Our Heroine found him seated quietly in a chair by his unblazing fireplace, staring blankly at a pile of books on the floor, and she set her bag of groceries down beside him.
“Papa, it’s me!”
“Emily?”
“No, Pa, it’s me. Your daughter.”
“Where is Emily?”
“She’s not here, Pa.”
“Where is she?”
“She’ll be home soon.”3
“I must speak to
her. It is of the most utter importance.”
“She and I just went shopping together. She knows how you hate shopping, so she didn’t want to drag you along. I brought you some groceries.”

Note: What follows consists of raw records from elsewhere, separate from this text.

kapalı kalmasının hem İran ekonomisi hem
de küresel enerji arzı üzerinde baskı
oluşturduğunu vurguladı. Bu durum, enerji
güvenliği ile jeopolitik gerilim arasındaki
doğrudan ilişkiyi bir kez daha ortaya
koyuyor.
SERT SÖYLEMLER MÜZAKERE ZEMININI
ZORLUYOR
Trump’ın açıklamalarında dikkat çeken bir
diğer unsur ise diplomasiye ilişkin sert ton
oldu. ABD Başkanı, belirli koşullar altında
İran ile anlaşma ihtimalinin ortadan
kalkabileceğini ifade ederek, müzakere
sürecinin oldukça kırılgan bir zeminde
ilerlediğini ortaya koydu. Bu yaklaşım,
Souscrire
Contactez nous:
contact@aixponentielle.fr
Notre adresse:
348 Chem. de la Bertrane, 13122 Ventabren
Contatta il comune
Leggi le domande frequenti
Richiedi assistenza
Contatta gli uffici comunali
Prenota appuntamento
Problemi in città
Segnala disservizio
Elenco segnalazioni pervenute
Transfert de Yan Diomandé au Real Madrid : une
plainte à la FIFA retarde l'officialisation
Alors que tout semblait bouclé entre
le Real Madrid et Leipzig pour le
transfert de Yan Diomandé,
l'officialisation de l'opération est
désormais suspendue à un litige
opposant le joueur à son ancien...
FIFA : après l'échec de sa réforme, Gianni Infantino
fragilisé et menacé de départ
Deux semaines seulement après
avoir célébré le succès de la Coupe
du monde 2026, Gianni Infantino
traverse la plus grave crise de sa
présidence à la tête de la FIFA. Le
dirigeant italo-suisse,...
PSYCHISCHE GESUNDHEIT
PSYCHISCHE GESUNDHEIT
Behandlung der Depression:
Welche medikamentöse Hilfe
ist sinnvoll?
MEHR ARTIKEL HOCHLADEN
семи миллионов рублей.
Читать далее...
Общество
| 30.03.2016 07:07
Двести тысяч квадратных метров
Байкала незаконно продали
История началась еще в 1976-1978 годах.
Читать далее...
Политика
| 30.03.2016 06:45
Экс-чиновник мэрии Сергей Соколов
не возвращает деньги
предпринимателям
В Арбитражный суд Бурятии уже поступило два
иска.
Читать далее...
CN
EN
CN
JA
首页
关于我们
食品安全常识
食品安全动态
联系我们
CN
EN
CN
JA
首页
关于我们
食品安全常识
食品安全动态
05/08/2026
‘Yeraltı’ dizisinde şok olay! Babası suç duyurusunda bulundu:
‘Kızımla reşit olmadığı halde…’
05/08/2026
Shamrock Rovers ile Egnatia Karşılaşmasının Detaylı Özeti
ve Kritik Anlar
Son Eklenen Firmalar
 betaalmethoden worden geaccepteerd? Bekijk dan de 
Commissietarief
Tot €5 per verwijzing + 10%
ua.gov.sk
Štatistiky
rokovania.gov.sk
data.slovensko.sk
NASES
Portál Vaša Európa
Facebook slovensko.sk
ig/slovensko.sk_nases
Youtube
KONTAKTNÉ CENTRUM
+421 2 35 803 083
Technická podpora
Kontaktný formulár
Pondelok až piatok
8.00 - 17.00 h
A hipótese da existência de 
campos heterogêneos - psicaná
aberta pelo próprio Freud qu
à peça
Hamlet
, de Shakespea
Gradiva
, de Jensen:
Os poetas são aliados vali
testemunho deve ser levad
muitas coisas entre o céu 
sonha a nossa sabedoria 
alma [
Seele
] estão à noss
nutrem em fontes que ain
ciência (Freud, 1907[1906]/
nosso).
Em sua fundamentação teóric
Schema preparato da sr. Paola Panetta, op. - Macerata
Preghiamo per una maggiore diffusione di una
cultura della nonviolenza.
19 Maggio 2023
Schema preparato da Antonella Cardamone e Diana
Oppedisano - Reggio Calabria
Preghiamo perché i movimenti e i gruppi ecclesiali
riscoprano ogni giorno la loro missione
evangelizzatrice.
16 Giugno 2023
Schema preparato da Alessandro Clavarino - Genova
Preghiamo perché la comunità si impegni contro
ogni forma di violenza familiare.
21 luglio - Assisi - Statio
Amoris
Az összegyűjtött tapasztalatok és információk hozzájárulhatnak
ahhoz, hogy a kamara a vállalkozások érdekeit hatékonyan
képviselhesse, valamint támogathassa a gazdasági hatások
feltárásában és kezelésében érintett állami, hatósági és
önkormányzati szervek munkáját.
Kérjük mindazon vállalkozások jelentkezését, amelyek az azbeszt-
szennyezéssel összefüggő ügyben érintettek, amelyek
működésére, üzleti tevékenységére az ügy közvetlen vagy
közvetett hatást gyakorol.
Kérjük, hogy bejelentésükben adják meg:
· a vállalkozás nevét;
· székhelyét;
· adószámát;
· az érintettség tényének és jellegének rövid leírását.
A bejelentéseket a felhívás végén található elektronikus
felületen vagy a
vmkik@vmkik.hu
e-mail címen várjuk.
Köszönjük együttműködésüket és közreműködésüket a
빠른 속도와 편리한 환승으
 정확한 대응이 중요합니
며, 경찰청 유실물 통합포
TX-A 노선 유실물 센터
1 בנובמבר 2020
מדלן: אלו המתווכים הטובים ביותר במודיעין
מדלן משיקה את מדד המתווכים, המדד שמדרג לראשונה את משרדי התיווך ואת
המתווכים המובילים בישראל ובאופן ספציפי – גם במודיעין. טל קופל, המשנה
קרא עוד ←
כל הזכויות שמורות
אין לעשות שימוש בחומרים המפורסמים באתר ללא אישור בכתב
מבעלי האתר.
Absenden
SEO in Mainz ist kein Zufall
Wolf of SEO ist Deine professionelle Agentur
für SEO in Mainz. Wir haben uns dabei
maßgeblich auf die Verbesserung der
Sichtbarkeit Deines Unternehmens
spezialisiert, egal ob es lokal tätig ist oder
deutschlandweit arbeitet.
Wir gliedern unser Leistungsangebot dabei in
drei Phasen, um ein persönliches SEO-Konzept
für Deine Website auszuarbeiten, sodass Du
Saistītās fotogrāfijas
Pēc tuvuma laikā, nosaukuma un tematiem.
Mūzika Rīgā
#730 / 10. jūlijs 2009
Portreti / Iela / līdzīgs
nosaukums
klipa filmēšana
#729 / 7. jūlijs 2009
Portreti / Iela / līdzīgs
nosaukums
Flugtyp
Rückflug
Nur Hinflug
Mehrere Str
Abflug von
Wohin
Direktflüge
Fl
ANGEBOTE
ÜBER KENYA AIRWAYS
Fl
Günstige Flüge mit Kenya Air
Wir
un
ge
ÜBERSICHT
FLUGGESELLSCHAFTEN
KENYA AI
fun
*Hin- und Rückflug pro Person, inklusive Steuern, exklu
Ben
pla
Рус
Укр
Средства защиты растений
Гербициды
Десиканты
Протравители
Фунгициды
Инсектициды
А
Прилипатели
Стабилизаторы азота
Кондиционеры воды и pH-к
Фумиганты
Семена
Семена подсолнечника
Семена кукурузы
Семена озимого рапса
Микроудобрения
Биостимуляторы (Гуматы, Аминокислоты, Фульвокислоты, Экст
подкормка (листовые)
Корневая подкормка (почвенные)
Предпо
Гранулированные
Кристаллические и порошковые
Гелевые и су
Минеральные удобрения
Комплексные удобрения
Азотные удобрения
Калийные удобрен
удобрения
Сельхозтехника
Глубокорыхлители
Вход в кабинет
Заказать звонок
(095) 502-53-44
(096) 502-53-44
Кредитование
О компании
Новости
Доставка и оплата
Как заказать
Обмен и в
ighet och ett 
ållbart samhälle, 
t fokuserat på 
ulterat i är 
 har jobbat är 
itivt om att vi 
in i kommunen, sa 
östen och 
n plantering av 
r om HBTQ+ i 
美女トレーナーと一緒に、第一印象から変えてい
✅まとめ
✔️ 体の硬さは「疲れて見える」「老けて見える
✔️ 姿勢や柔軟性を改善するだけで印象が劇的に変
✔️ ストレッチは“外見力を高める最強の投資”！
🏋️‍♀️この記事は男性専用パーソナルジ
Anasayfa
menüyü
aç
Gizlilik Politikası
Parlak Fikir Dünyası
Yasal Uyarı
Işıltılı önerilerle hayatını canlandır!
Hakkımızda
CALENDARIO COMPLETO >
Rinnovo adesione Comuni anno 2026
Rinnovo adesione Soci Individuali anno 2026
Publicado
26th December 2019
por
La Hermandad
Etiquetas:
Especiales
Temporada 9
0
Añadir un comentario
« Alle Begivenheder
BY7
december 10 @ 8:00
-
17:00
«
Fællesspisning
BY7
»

“Oh. That is very nice of you. How much should I tip? I am not familiar with the currency here. I will just have to trust you to tell me.”
“No tip necessary, Pa. I’m happy to do you such favors.”
“Oh… That is very nice of you.”
“I brought you some buttermilk.”
“Buttermilk? But where is my wife?”
“She’s in the town. Here, just a minute. I have something else for you, too. Let me get a bowl and crack these open… All right, now, take a whiff of this. What’s it remind you of?”
“Hmm… It is like the volcanoes of Vanaheim. We are in Vanaheim?”4
“No, New Crúiskeen, Pa. Upstate New Uruk. The United States. It’s Mom’s home town, remember?”
“No. Some mistake has been made. I should not be here. You must fetch me my papers.”
“Your papers are all in order, Pa. Don’t worry. You and Mom will be back in Vanaheim soon enough. Magnus Valison—”
“Hmph. I have never liked that man.5 He has always had his eye on my Emily, I am sure.”
“I know, Pa. Everybody always had their eye on Mom.”
“Oh, my daughter! How are you? It is so nice to see you, my dear. You appear so strange to me, though. You are looking so old and tired!”
“I’m doing fine, Pa. Thanks for asking.”
“Hmm. You are welcome, dear thing. It is good news to my ears to hear that you are so fine, though. But where have you said that your mother has gone? She is not with Magnus Valison, is she?”
Magnus Valison, surprisingly enough, was fond of playing the fool. Our Heroine was thirteen when she first met him—during the L’anse aux Meadows case6—but he treated her as if she were three. This disappointed her somewhat, since she’d only recently read Itallo, and it had filled her with such readerly pleasure that she’d been compelled to plow immediately through his various other novels of the fifties and sixties—all of which she’d enjoyed—and so she’d initially been quite excited about being introduced to him. But that excitement dissolved with his first words.